WHAT IS EXPECTED ->
Count, in the data that follows, every line with the string "sinistra", and give that count as the whole reply.

Saved entries ->
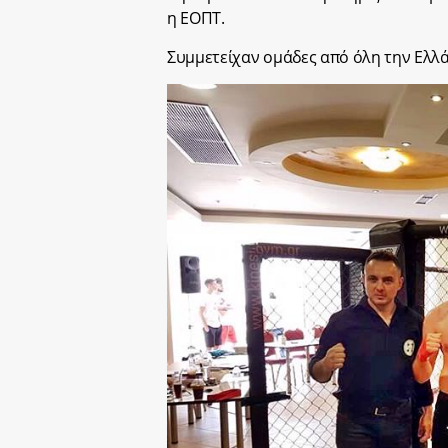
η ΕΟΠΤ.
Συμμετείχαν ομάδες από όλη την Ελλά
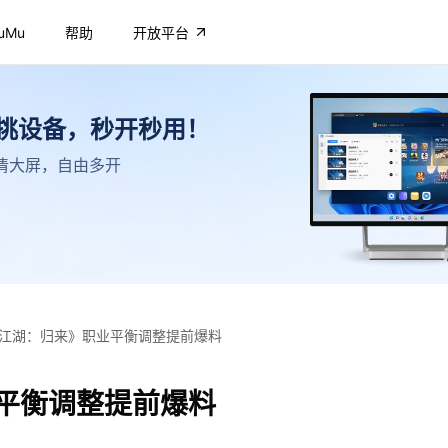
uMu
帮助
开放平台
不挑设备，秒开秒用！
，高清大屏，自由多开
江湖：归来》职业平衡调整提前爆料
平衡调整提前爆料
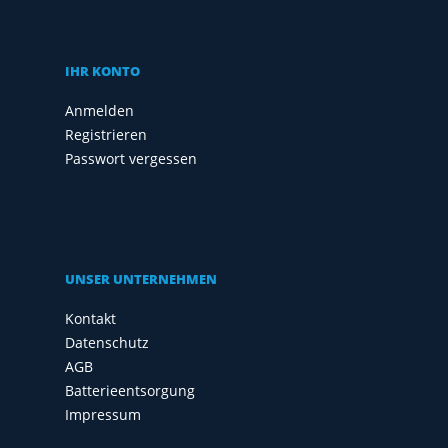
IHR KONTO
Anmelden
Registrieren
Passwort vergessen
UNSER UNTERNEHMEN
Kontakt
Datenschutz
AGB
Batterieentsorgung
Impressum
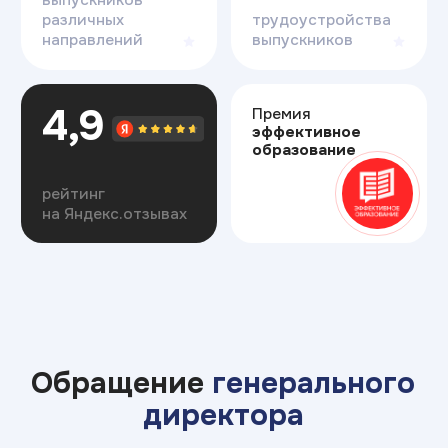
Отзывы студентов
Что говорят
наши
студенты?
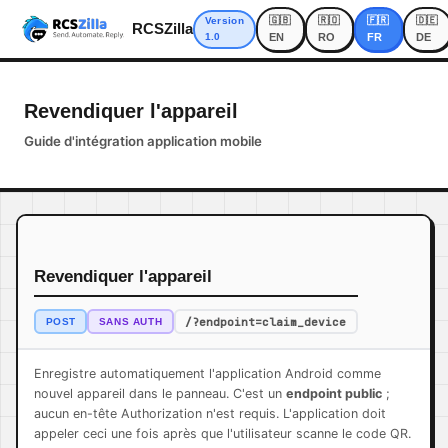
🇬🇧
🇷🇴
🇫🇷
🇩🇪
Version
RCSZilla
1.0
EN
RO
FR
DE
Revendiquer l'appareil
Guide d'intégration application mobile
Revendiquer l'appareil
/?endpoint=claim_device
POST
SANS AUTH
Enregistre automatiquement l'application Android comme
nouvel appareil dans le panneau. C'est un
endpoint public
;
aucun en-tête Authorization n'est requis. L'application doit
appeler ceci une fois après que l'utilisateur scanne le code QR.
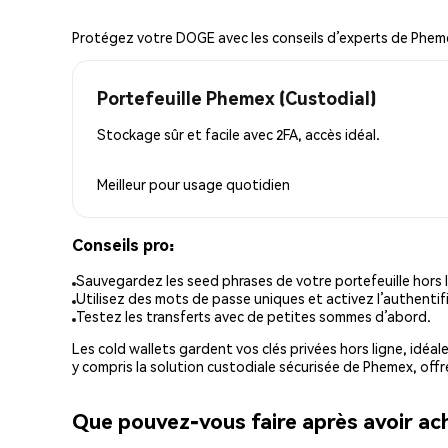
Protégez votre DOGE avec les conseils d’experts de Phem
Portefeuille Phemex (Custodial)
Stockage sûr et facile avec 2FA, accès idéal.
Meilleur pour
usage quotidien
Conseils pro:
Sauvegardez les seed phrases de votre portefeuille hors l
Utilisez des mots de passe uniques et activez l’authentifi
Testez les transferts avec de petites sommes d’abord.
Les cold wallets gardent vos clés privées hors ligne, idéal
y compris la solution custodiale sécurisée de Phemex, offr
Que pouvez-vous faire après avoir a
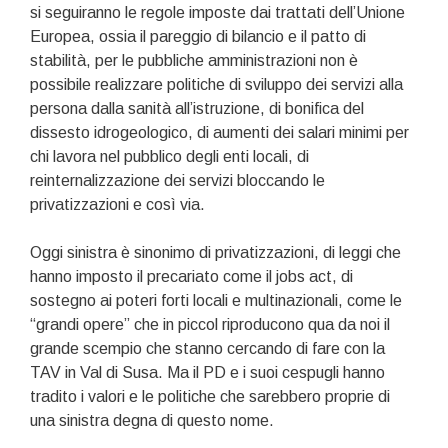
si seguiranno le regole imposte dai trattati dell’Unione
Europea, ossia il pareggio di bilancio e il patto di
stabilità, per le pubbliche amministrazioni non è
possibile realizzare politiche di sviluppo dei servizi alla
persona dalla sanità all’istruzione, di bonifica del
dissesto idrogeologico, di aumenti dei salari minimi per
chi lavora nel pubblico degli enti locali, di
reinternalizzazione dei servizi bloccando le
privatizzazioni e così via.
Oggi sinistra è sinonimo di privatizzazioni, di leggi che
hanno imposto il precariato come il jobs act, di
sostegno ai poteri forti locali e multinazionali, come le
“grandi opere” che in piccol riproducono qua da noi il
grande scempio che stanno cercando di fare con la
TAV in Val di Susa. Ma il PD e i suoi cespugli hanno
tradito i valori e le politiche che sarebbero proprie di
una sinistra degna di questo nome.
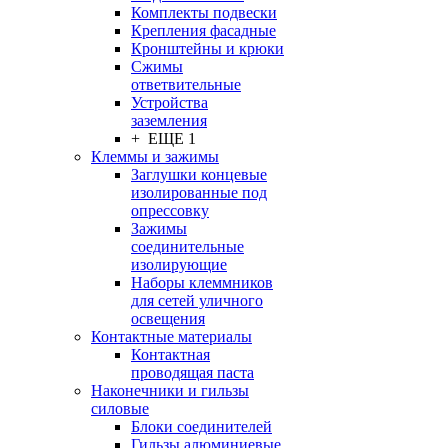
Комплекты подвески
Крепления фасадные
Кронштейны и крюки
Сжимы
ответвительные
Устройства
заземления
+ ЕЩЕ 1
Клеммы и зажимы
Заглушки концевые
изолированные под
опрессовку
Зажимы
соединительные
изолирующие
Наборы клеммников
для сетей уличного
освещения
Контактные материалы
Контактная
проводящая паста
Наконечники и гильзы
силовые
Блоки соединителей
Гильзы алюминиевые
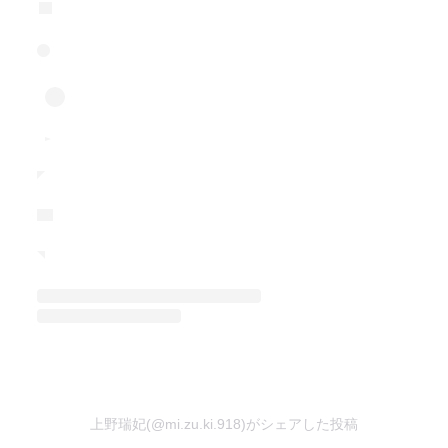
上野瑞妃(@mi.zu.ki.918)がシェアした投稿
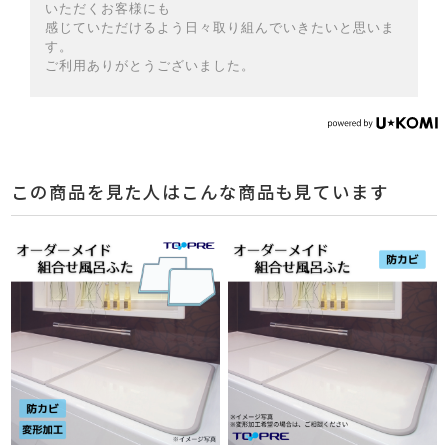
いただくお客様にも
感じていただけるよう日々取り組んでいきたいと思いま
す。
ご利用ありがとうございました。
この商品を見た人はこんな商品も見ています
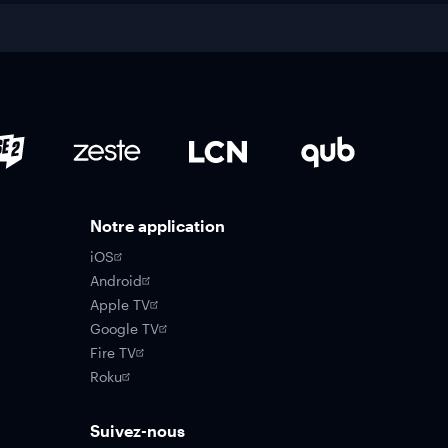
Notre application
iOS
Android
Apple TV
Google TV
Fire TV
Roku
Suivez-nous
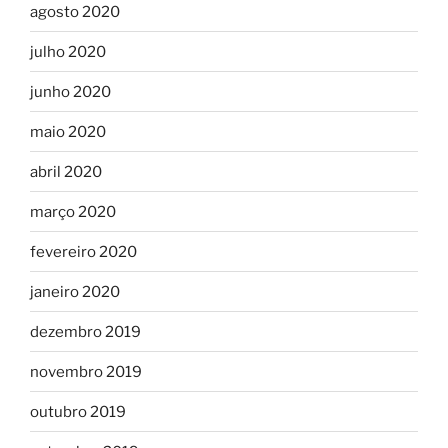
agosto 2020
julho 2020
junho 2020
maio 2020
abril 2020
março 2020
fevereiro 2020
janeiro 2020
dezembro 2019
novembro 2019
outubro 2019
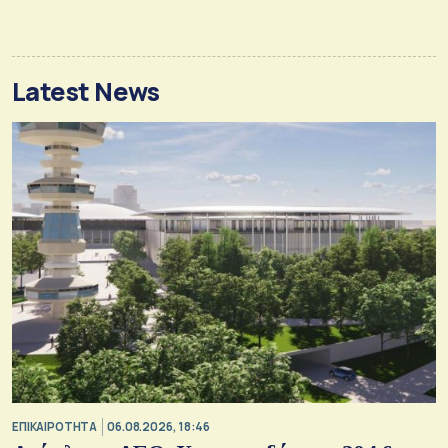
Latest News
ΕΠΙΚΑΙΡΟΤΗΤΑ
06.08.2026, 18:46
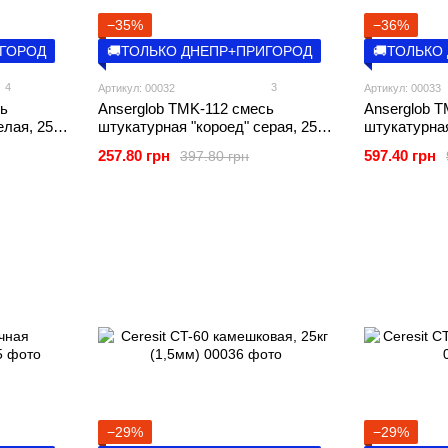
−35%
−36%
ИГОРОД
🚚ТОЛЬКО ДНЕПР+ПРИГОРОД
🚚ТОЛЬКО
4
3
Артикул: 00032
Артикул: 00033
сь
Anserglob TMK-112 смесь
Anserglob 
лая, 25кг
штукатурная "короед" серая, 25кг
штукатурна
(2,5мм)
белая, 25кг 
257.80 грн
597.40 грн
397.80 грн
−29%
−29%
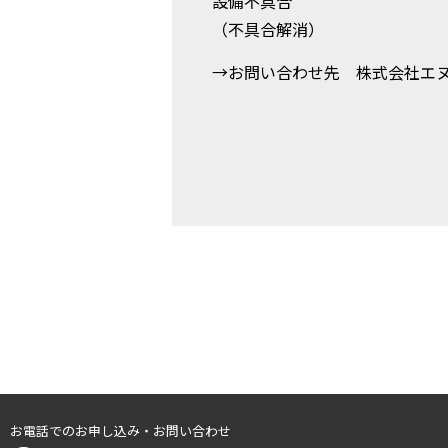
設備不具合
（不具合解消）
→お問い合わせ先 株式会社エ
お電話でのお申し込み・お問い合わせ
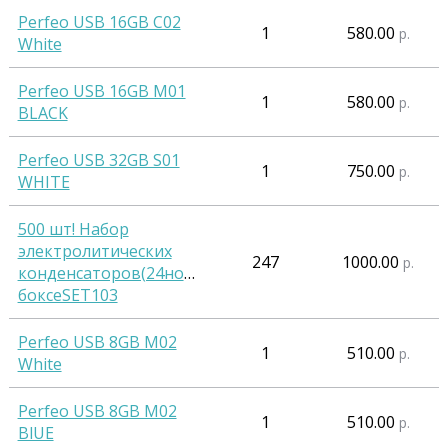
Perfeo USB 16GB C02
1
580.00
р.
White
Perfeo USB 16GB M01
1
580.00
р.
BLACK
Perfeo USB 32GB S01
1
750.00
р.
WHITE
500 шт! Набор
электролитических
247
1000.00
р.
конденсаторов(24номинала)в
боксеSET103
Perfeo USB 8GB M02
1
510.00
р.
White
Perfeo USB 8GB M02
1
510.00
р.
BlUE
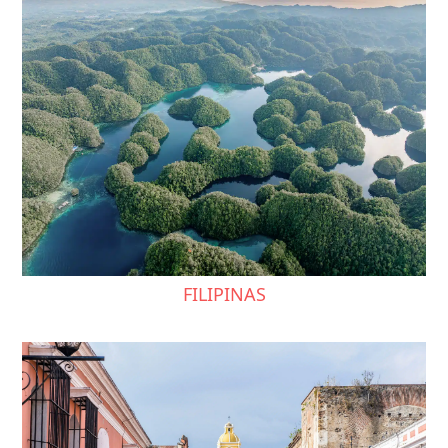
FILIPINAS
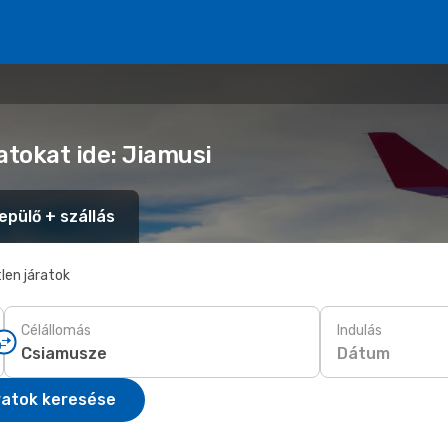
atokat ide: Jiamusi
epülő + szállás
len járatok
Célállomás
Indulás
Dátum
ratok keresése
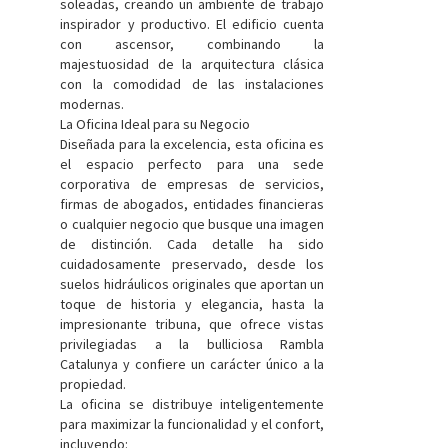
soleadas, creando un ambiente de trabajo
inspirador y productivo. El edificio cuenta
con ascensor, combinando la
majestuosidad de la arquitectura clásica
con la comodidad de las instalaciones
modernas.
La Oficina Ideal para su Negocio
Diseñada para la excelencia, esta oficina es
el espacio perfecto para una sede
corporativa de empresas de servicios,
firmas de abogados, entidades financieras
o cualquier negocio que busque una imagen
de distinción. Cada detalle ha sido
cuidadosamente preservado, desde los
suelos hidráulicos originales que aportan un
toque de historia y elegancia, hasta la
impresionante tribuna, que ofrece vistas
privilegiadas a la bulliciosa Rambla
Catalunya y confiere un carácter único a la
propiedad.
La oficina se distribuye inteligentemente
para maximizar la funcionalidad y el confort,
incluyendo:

SOLVED PROBLEM ->
2